Был ли сам сапожник ангелом света? Кто на это ответит?! К фразе из послания часто обращался престарелый священник Поселка, ныне скончавшийся, когда хотел доказать всемогущество бога и его безграничное милосердие. И как пример приводил сапожника, который сделался достойным прихожанином, лишь научившись уважать труд. Старухи набожно крестились и уж теперь, если им было нужно рассказать о каком-нибудь чуде, сапожник приходил на выручку: ангел света или раскаявшийся убийца, не суть важно, зато с рассвета до захода солнца он сидит за решеткой с шилом и дратвой в руках и без устали тачает сапоги, зарабатывая хлеб для семьи. На праздники его в сопровождении тюремщика отпускали на несколько часов домой. Если что-нибудь случайно напоминало ему о невинно убиенном, сапожник разражался слезами; они обедали втроем — он, жена и тюремщик, и, как поговаривали в Поселке, сапожник потом просил позволения задержаться еще немного, чтобы выполнить свой супружеский долг.

Раскаявшийся сапожник был в годы республики единственным постоянным гостем тюрьмы.
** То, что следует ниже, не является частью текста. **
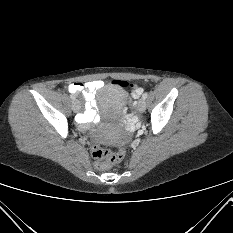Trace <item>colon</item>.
Returning a JSON list of instances; mask_svg holds the SVG:
<instances>
[{"label":"colon","instance_id":"5ec220e1","mask_svg":"<svg viewBox=\"0 0 233 233\" xmlns=\"http://www.w3.org/2000/svg\"><path fill=\"white\" fill-rule=\"evenodd\" d=\"M119 85L127 86L124 81H117ZM91 154L95 160L98 161L100 168H106L107 163H117L123 160L126 151L123 147L119 148L116 152L103 149L97 142H94L91 147Z\"/></svg>","mask_w":233,"mask_h":233}]
</instances>
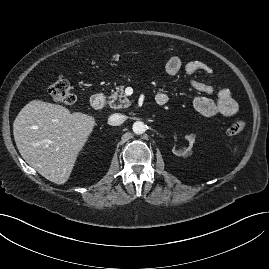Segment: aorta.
Returning a JSON list of instances; mask_svg holds the SVG:
<instances>
[{"instance_id":"762f6f07","label":"aorta","mask_w":269,"mask_h":269,"mask_svg":"<svg viewBox=\"0 0 269 269\" xmlns=\"http://www.w3.org/2000/svg\"><path fill=\"white\" fill-rule=\"evenodd\" d=\"M132 129H133V132H134L135 134L140 135V134H143V133L145 132L146 127H145V124H144L143 122H141V121H136V122L133 124Z\"/></svg>"}]
</instances>
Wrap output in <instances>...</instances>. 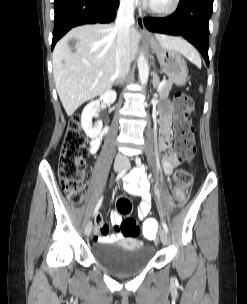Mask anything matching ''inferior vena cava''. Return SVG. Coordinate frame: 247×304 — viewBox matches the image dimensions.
<instances>
[{
  "label": "inferior vena cava",
  "instance_id": "obj_1",
  "mask_svg": "<svg viewBox=\"0 0 247 304\" xmlns=\"http://www.w3.org/2000/svg\"><path fill=\"white\" fill-rule=\"evenodd\" d=\"M134 24V1L123 0L120 3L114 29L117 31L115 77L123 81L130 69V28ZM129 163L126 156L118 154L115 165L124 167Z\"/></svg>",
  "mask_w": 247,
  "mask_h": 304
}]
</instances>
Но время шло, совершались новые злодейства, новые преступления. Бывшую ризницу заполняли мелкие жулики: похитители воды, бродячие цыгане, заподозренные в поджоге из мести, рыбаки, что ловят рыбу в мутной воде, а иными словами, контрабандисты, промышляющие торговлей наркотиками.

По мере того как появлялись новые узники, сапожника понемногу оттесняли в глубь зала, так что площадь догадывалась о его существовании только по доносящемуся изнутри стуку молотка, потому что осужденные, прилипнув к решеткам, заслоняли окна.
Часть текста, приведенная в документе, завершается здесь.